San Diego County made headlines in May when it passed the strictest eviction ban in the entire state: but it's days might now be numbered.
"All the tools that property owners typically have at their disposal to address issues at their property have essentially been taken away from them," said Molly Kirkland of the Southern California Rental Housing Association, a group representing property owners.
Under San Diego's county-wide eviction moratorium, landlords can not remove a tenant by moving back into their own property, or by making major repairs to their property, nor can they currently evict a tenant for 'just cause,' such as lease violations, unlike in other parts of the state.
"It does close a lot of loopholes and makes it more likely that families will be able to stay in their homes," said Jose Lopez, deputy director of the Association of Californians for Community Empowerment, or ACCE, a non-profit which advocates for low-income tenants.

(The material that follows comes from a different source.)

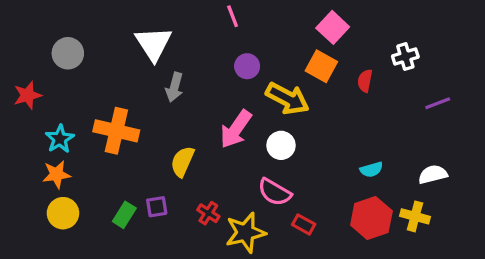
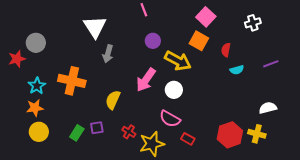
gray circle: (68, 53) -> (36, 43), moved
white cross: (405, 57) -> (253, 23), moved
cyan semicircle: (371, 170) -> (237, 70), moved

Those permissible "loopholes," though, designed to keep renters in their homes to curb the spread of COVID-19, are about to come to an end.

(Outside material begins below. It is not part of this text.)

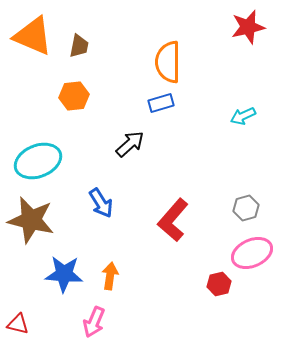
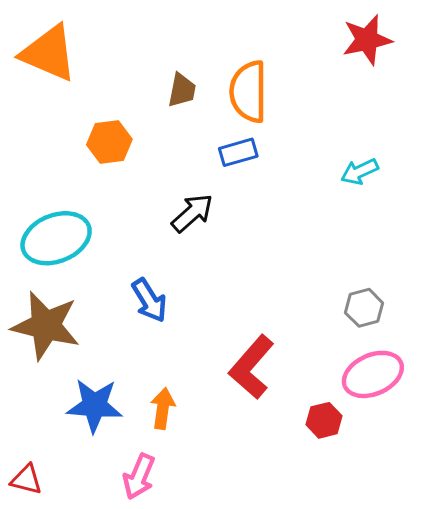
brown trapezoid: (79, 46) -> (182, 90), moved
red L-shape: (173, 220) -> (251, 367), moved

While the Board of Supervisors originally voted to keep the ban in place for 60 days after the state re-opened, which would be August 14, court filings by the county indicate the moratorium will end Tuesday, August 10
"Once these protections expire, we're going to be left with only the statewide protections which is definitely not enough," Lopez told News 8.

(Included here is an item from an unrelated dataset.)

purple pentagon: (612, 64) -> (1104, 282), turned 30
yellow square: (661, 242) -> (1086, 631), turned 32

Lopez said that even with the county's added protections, renters are still vulnerable.
"We still see a lot of landlords trying to bypass those laws and continuing to harass and intimidate tenants," he added.
Landlords counter that the county's ban is unfair and unconstitutional, and even challenged the moratorium in federal court, which a judge denied. The Southern California Rental Housing Association, which filed the original legal action, has since filed an appeal.
"It was certainly a blow, though not entirely unexpected," Kirkland told News 8.
Kirkland added that 'mom-and-pop' property owners are suffering the most under this ban.
"Quite often it is their retirement or their sole source of income," she said. "There is no moratorium on paying your property insurance, your other bills or your mortgage for that matter."
Even with the county eviction ban expiring, the less stringent statewide moratorium remains in place through September 30, protecting tenants who can't pay their rent due to hardships suffered because of COVID-19.